The Wall Street Journal Europe
- Type: Daily newspaper
- Format: Broadsheet
- Owner(s): Dow Jones & Company (owned by News Corp)
- Founded: 1983
- Language: English
- Ceased publication: September 27, 2017
- Headquarters: Brussels, Belgium
- Website: http://europe.wsj.com/home-page

= The Wall Street Journal Europe =

Discontinued version of American newspaper

The Wall Street Journal Europe was a daily English-language newspaper that covered global and regional business news for Europe, the Middle East, and Africa (EMEA). Published by the Dow Jones & Company, a News Corp company, it formed as a part of the business publication franchise that included The Wall Street Journal, The Wall Street Journal Asia, and The Wall Street Journal Online. The final print edition of the newspaper was published on 29 September 2017.

==Background==
Founded in 1983, The Wall Street Journal Europe was printed in nine locations throughout the region, including in Belgium, Germany, Ireland, Italy, Spain, Switzerland, Turkey, the U.K., and Israel. The paper was distributed in more than 60 countries, and almost 80% of its subscribers were European citizens. The paper ceased publication in 2017.

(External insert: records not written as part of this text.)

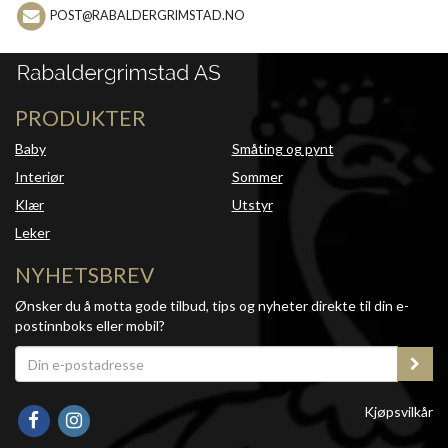
POST@RABALDERGRIMSTAD.NO
PRODUKTER
Baby
Småting og pynt
Interiør
Sommer
Klær
Utstyr
Leker
NYHETSBREV
Ønsker du å motta gode tilbud, tips og nyheter direkte til din e-
postinnboks eller mobil?
Kjøpsvilkår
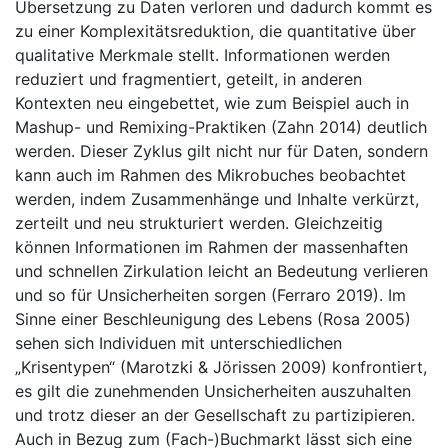
Übersetzung zu Daten verloren und dadurch kommt es
zu einer Komplexitätsreduktion, die quantitative über
qualitative Merkmale stellt. Informationen werden
reduziert und fragmentiert, geteilt, in anderen
Kontexten neu eingebettet, wie zum Beispiel auch in
Mashup- und Remixing-Praktiken (Zahn 2014) deutlich
werden. Dieser Zyklus gilt nicht nur für Daten, sondern
kann auch im Rahmen des Mikrobuches beobachtet
werden, indem Zusammenhänge und Inhalte verkürzt,
zerteilt und neu strukturiert werden. Gleichzeitig
können Informationen im Rahmen der massenhaften
und schnellen Zirkulation leicht an Bedeutung verlieren
und so für Unsicherheiten sorgen (Ferraro 2019). Im
Sinne einer Beschleunigung des Lebens (Rosa 2005)
sehen sich Individuen mit unterschiedlichen
„Krisentypen“ (Marotzki & Jörissen 2009) konfrontiert,
es gilt die zunehmenden Unsicherheiten auszuhalten
und trotz dieser an der Gesellschaft zu partizipieren.
Auch in Bezug zum (Fach-)Buchmarkt lässt sich eine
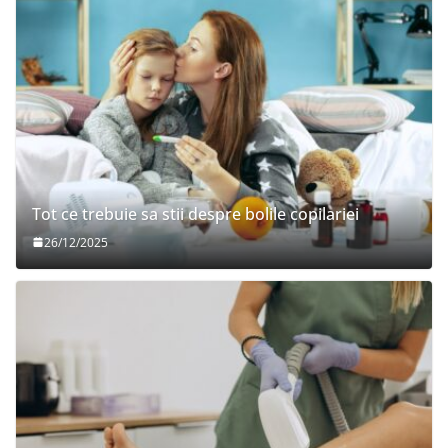
Tot ce trebuie sa stii despre bolile copilariei
26/12/2025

The website of The Wall Street Journal Europe offered news and analysis, opinion, market data, and multimedia features tailored for a European audience by a London-based editorial team. Blogs included New Europe, covering Eastern and Central Europe; Iain Martin's blog on U.K. Politics The Source; and Real Time Brussels, offering analysis on events through the European business day.

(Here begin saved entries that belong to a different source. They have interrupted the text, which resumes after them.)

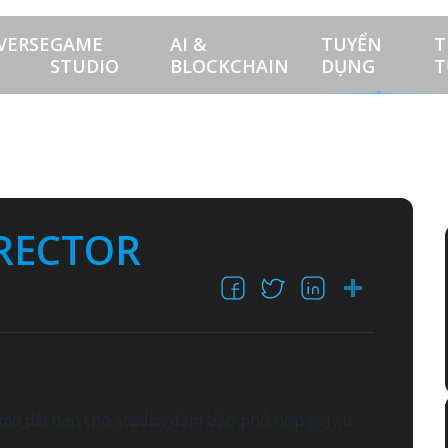
VERSE
GAME
AI &
TUYỂN
T
STUDIO
BLOCKCHAIN
DỤNG
T
RECTOR
Facebook
X
LinkedI
Shar
ame dài hạn cho studio, đảm bảo phù hợp với xu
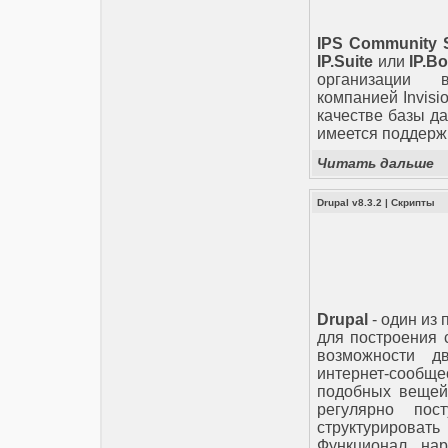
IPS Community S
IP.Suite
или
IP.B
организации в
компанией Invisi
качестве базы д
имеется поддержк
Читать дальше
Drupal v8.3.2
|
Скрипты
Drupal
- один из
для построения 
возможности д
интернет-сообщ
подобных вещей,
регулярно пос
структурировать
Функционал нар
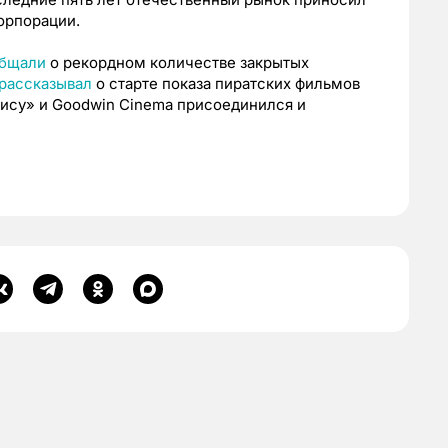
орпорации.
бщали
о рекордном количестве закрытых
рассказывал
о старте показа пиратских фильмов
лису» и Goodwin Cinema присоединился и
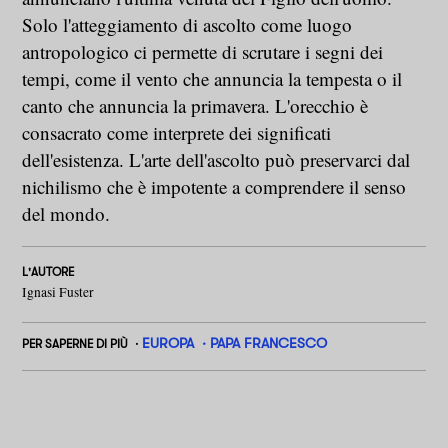
Solo l'atteggiamento di ascolto come luogo
antropologico ci permette di scrutare i segni dei
tempi, come il vento che annuncia la tempesta o il
canto che annuncia la primavera. L'orecchio è
consacrato come interprete dei significati
dell'esistenza. L'arte dell'ascolto può preservarci dal
nichilismo che è impotente a comprendere il senso
del mondo.
L'AUTORE
Ignasi Fuster
EUROPA
PAPA FRANCESCO
PER SAPERNE DI PIÙ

Content was also available via mobile devices, including a Europe edition of the WSJ.com BlackBerry Reader. A mobile-optimized website provided continually updated news, information, and analysis from Europe.WSJ.com via any web-enabled mobile device or smartphone.

==Circulation figures==
Growth figures for circulation of The Wall Street Journal Europe may not be directly comparable to that of other newspapers beginning January 2008 due to the Journals contract with Executive Learning Partnership (ELP) of the Netherlands. This agreement involved ELP's purchasing copies of the newspaper at between 1–5 cents a copy, well below normal market price. These copies, given at no cost to students, represented 41% of The Wall Street Journal Europe circulation by 2010. Since ELP received payments from the Journal through intermediary companies, some journalists and a whistleblower then employed by the Journal alleged that the newspaper was secretly boosting circulation figures by buying its own papers. This could have had a positive impact on the newspaper's advertising revenues. The contract also committed the Journal to publishing articles that reportedly promoted ELP's activities. While maintaining that the arrangement was legitimate and appropriate, the European managing director of the Journals parent Dow Jones & Company, Andrew Langhoff, resigned in October 2011. Les Hinton, who was chief executive officer of Dow Jones & Company and who was reportedly advised of the arrangement with ELP, resigned in July 2011 in conjunction with the unrelated News International phone hacking scandal.